- **Records for the task**:

= Beginning of Section =

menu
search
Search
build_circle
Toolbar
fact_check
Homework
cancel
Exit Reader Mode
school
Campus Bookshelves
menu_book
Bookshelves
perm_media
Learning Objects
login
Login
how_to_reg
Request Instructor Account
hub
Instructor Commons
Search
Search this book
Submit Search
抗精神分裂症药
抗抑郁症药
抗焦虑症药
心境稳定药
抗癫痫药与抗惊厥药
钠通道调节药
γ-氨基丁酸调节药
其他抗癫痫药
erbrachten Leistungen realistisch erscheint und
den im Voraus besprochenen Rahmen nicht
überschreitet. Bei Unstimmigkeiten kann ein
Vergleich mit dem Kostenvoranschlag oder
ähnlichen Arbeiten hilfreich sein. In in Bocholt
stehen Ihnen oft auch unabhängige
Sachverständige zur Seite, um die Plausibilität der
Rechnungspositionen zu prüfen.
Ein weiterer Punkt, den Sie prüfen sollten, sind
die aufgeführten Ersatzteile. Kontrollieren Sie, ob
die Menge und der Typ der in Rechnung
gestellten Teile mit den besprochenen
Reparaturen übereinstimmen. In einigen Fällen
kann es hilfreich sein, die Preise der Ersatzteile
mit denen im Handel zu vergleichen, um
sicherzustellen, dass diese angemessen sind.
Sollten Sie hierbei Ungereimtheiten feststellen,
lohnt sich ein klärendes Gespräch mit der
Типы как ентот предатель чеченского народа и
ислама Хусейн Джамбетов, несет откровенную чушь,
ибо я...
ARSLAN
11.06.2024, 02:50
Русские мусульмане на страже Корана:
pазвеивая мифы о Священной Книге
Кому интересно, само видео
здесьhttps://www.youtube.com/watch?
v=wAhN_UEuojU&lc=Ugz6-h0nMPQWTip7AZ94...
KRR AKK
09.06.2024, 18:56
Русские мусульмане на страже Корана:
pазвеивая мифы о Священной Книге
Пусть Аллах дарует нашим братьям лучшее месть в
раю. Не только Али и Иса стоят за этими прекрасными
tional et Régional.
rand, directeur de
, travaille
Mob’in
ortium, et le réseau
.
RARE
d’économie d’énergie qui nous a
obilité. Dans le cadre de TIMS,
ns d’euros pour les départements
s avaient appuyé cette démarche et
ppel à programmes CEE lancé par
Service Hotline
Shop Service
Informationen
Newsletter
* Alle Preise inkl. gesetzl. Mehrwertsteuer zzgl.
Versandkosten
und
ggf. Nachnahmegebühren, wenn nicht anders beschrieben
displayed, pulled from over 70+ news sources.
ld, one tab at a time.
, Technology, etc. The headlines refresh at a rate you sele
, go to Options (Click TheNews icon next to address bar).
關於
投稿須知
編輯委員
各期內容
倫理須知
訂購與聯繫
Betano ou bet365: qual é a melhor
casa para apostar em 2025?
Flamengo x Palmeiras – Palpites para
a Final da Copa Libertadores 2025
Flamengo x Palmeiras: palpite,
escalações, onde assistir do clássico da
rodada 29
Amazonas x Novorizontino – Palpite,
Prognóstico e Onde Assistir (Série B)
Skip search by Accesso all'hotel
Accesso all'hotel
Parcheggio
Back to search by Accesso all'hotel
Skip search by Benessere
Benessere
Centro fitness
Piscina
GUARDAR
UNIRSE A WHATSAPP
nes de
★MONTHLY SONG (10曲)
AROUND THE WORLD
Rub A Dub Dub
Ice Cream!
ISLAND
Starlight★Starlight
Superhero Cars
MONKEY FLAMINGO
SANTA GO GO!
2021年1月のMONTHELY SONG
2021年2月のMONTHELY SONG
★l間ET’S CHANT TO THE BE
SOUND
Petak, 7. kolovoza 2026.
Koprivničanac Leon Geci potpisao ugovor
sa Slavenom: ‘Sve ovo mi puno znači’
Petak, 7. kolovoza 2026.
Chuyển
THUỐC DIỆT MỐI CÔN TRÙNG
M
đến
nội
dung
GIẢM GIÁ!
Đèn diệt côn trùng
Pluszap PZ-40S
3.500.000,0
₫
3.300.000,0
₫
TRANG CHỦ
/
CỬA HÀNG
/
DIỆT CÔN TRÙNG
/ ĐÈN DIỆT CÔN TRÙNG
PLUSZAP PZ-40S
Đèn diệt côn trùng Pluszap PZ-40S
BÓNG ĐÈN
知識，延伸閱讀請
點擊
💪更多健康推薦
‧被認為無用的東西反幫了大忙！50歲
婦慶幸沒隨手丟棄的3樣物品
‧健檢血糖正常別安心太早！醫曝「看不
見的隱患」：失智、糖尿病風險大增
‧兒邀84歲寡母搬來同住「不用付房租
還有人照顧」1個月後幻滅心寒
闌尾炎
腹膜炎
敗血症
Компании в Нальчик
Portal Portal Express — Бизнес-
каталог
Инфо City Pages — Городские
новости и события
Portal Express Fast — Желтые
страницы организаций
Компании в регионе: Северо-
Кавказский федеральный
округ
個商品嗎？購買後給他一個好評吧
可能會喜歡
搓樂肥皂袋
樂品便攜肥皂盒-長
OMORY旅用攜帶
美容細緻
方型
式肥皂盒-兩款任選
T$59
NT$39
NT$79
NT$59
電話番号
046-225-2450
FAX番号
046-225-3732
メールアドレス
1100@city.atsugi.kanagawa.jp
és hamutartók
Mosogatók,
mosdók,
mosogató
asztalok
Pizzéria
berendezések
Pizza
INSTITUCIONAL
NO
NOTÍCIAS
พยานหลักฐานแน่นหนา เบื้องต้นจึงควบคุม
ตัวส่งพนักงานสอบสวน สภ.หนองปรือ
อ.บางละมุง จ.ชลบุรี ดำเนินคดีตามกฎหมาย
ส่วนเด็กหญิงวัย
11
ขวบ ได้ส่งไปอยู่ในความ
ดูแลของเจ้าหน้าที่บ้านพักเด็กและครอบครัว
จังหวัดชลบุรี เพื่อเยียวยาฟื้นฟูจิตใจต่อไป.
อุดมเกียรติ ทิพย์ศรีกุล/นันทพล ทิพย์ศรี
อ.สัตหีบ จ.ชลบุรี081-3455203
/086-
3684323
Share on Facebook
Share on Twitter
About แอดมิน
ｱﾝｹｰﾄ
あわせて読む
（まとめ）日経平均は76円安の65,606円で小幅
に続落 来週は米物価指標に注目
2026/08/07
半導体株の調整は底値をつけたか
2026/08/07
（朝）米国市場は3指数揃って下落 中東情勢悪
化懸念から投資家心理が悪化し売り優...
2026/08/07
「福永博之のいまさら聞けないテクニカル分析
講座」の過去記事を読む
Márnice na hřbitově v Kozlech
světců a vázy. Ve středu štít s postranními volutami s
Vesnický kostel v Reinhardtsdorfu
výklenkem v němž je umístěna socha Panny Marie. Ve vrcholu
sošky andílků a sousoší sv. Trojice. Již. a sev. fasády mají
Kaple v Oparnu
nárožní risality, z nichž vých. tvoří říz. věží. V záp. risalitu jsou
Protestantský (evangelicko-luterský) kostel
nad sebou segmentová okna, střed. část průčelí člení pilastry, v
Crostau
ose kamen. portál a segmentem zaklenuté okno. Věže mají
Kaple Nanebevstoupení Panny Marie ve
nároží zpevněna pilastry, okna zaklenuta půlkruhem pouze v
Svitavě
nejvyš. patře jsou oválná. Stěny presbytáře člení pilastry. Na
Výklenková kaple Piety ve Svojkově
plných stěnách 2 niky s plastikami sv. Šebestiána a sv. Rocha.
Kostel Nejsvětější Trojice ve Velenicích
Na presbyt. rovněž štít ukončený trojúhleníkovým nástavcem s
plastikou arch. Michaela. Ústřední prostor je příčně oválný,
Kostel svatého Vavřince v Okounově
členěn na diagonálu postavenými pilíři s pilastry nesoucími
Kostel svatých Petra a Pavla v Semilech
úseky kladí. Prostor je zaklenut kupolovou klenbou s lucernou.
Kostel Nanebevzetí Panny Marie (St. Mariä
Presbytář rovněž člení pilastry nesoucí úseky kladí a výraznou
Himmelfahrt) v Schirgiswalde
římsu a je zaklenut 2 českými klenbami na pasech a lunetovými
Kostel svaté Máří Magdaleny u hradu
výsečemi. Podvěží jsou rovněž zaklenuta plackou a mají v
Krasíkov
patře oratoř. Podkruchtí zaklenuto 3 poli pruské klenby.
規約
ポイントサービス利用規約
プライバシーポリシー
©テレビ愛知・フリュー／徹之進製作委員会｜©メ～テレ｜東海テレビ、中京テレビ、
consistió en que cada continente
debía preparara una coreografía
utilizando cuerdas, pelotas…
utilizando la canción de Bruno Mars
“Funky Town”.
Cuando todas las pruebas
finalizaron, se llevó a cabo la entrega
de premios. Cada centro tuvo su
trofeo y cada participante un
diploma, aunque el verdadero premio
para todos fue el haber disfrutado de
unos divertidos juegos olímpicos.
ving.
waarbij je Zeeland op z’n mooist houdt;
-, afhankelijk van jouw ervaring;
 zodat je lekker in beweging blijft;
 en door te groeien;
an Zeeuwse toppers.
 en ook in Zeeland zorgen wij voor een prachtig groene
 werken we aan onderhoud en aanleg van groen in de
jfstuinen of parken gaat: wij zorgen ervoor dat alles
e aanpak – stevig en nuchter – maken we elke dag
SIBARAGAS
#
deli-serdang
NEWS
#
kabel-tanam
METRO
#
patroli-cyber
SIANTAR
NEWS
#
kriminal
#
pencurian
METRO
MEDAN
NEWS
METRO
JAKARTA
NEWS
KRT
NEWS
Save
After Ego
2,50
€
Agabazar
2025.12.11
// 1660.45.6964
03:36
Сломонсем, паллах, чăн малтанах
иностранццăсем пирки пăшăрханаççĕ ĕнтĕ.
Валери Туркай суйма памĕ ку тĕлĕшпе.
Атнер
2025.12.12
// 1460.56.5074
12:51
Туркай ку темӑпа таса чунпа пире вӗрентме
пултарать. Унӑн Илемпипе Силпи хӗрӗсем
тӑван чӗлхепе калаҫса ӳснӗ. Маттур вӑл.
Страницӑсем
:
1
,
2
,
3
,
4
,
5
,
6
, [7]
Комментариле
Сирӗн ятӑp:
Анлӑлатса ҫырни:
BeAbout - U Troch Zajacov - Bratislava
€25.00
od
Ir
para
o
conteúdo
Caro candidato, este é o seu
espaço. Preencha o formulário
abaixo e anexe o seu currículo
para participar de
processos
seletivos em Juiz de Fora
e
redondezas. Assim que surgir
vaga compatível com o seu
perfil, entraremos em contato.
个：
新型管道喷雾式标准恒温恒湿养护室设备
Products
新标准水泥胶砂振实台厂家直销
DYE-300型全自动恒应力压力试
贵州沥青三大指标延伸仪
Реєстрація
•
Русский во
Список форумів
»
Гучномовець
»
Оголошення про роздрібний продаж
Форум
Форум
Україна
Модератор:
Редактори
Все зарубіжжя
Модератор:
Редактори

= End of Section =

- **What you should do**:
If a line in the data above contains "Instructor", return that line.

- **Problem solution**:
Request Instructor Account
Instructor Commons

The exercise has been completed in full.